History of the Peloponnesian War

Thucydides

Thucydides. The English works of Thomas Hobbes of Malmesbury. Hobbes, Thomas. translator. London: John Bohn, 1843.

Archidamus, having thus spoken and dismissed the council, first sent Melesippus the son of Diacritus, a man of Sparta, to Athens to try if the Athenians, seeing them now on their journey, would yet in some degree remit of their obstinacy.

But the Athenians neither received him into their city nor presented him to the state; for the opinion of Pericles had already taken place, not to receive from the Lacedaemonians neither herald nor ambassador as long as their army was abroad. Therefore they sent him back without audience with commandment to be out of their borders the selfsame day, and that hereafter if they would anything with them, they should return everyone to his home and send their ambassadors from thence.
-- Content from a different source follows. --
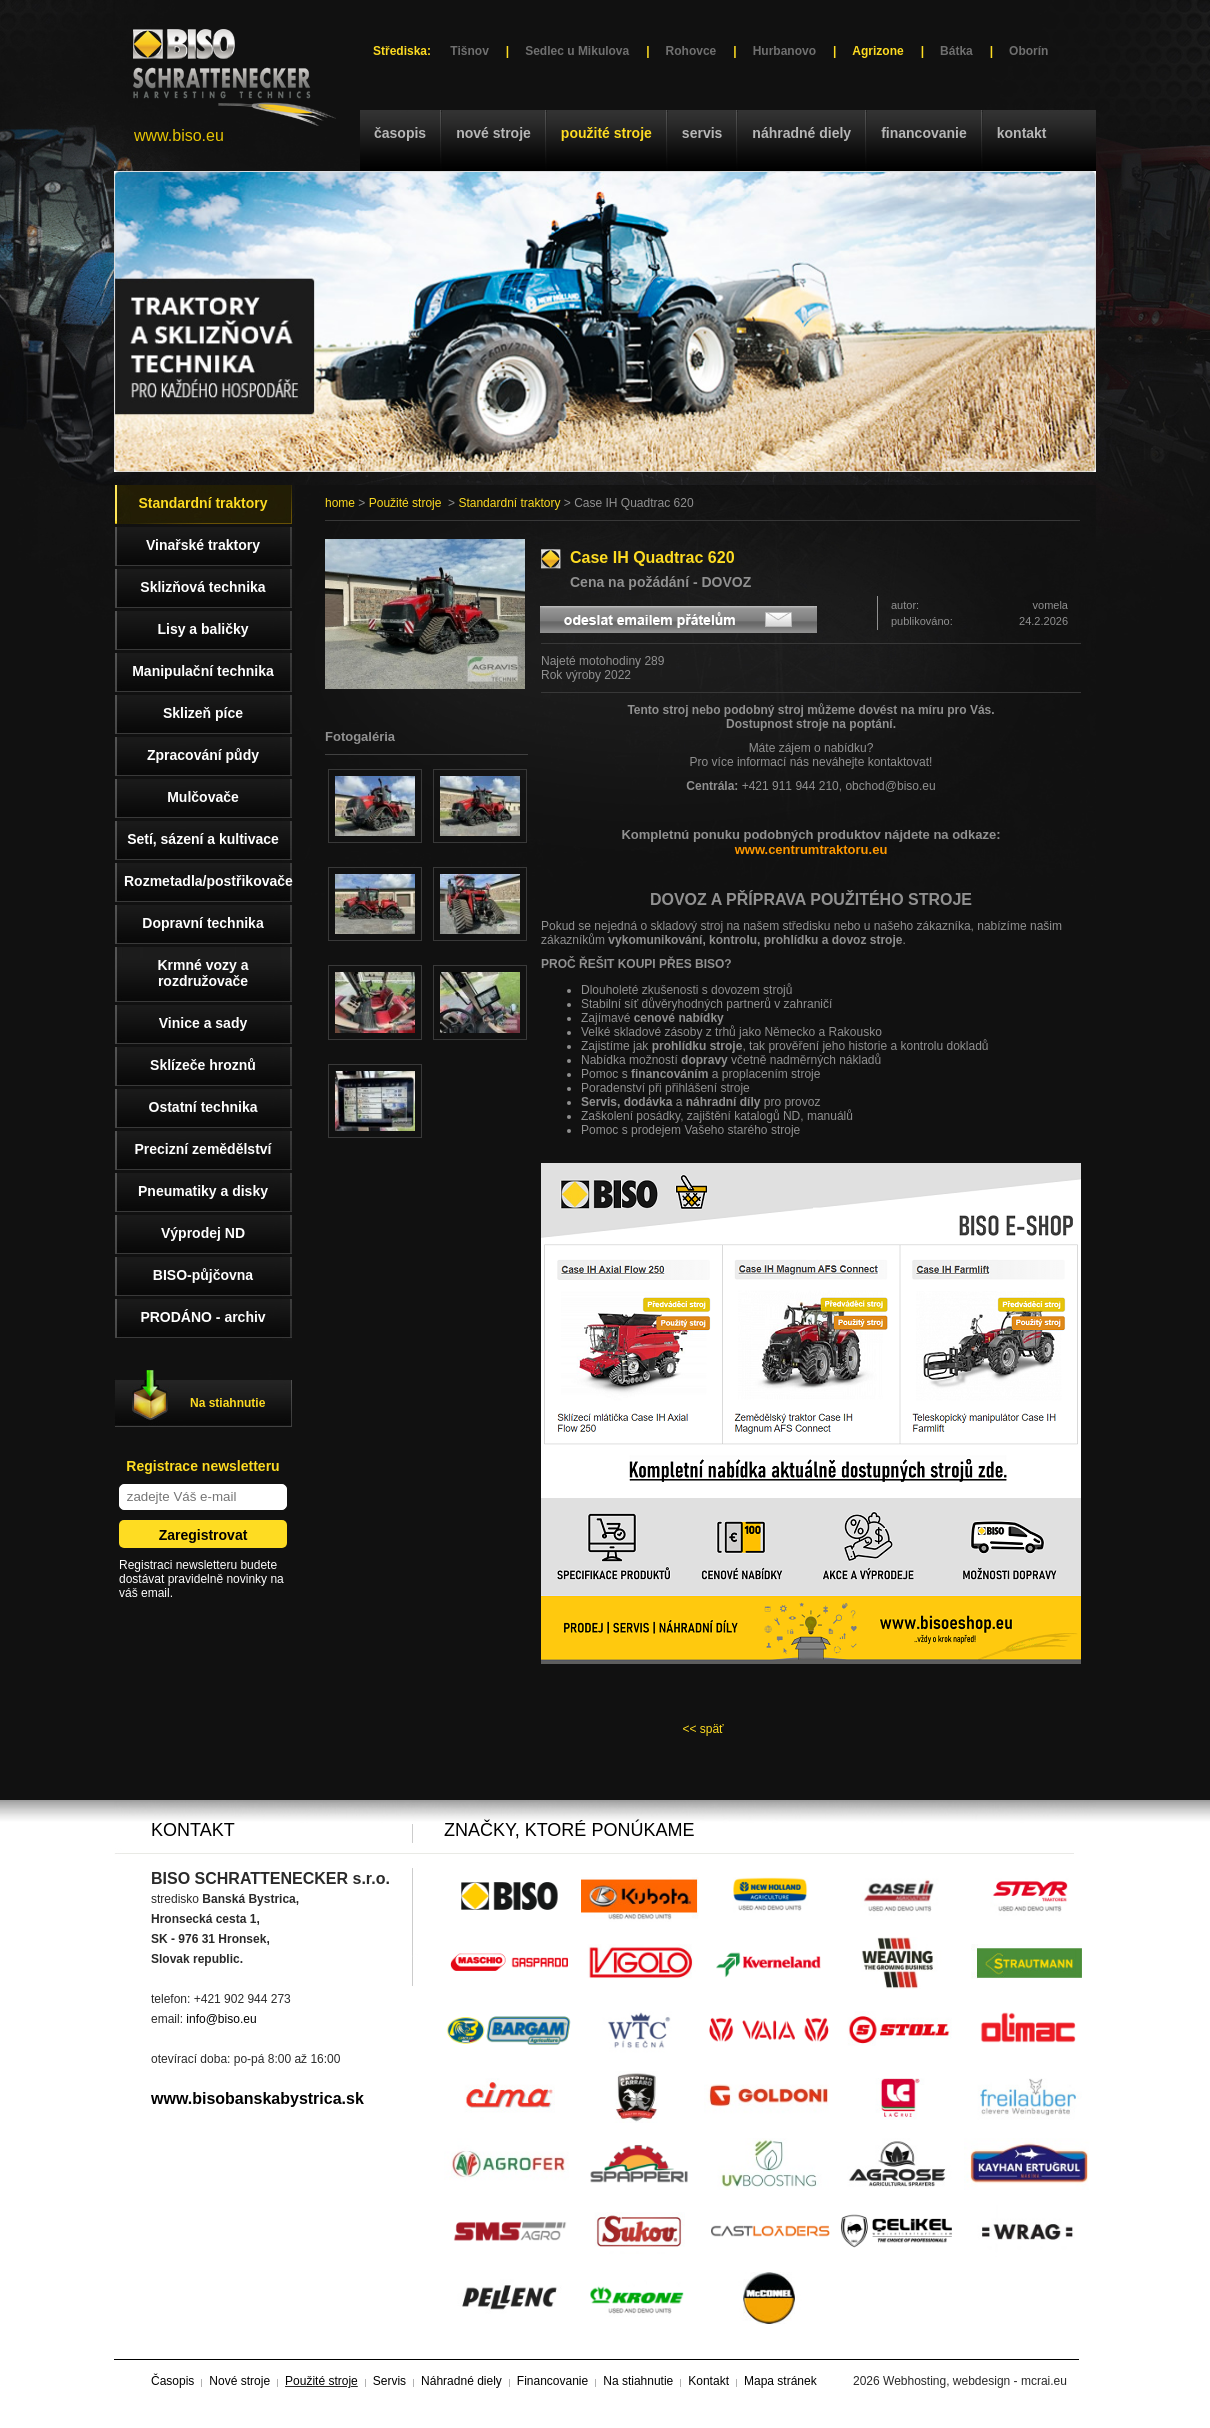  I want to click on Použité stroje, so click(606, 133).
They sent with him also certain persons to convoy him out of the country to the end that no man should confer with him, who, when he came to the limits and was to be dismissed, uttered these words, This day is the beginning of much evil unto the Grecians, and so departed.

When he returned to the camp, Archidamus, perceiving that they would not relent, dislodged and marched on with his army into their territory.

The Boeotians with their appointed part and with horsemen aided the Peloponnesians, but with the rest of their forces went and wasted the territory of Plataea.

Whilst the Peloponnesians were coming together in the isthmus, and when they were on their march before they brake into Attica, Pericles the son of 13antippus, who with nine others was general of the Athenians, when he saw they were about to break in, suspecting that Archidamus, either of private courtesy or by command of the Lacedaemonians to bring him into jealousy (as they had before for his sake commanded the excommunication), might oftentimes leave his lands untouched, told the Athenians beforehand in an assembly, that though Archidamus had been his guest, it was for no ill to the state; and howsoever, if the enemy did not waste his lands and houses as well as the rest, that then he gave them to the commonwealth, and therefore desired that for this he might not be suspected. Also he advised them concerning the business in hand the same things he had done before, that they should make preparations for the war and receive their goods into the city;

that they should not go out to battle but come into the city and guard it; that they should also furnish out their navy, wherein consisted their power, and hold a careful hand over their confederates, telling them, how that in the money that came from these lay their strength, and that the victory in war consisted wholly in counsel and store of money.

Farther he bade them be confident, in that there was yearly coming into the state from the confederates for tribute, besides other revenue, six hundred talents, and remaining yet then in the citadel six thousand talents of silver coin, (for the greatest sum there had been was ten thousand talents wanting three hundred, out of which was taken that which had been expended upon the gate-houses of the citadel and upon other buildings and for the charges of Potidaea)

besides the uncoined gold and silver of private and public offerings, and all the dedicated vessels belonging to the shows and games, and the spoils of the Persian, and other things of that nature, which amounted to no less than five hundred talents.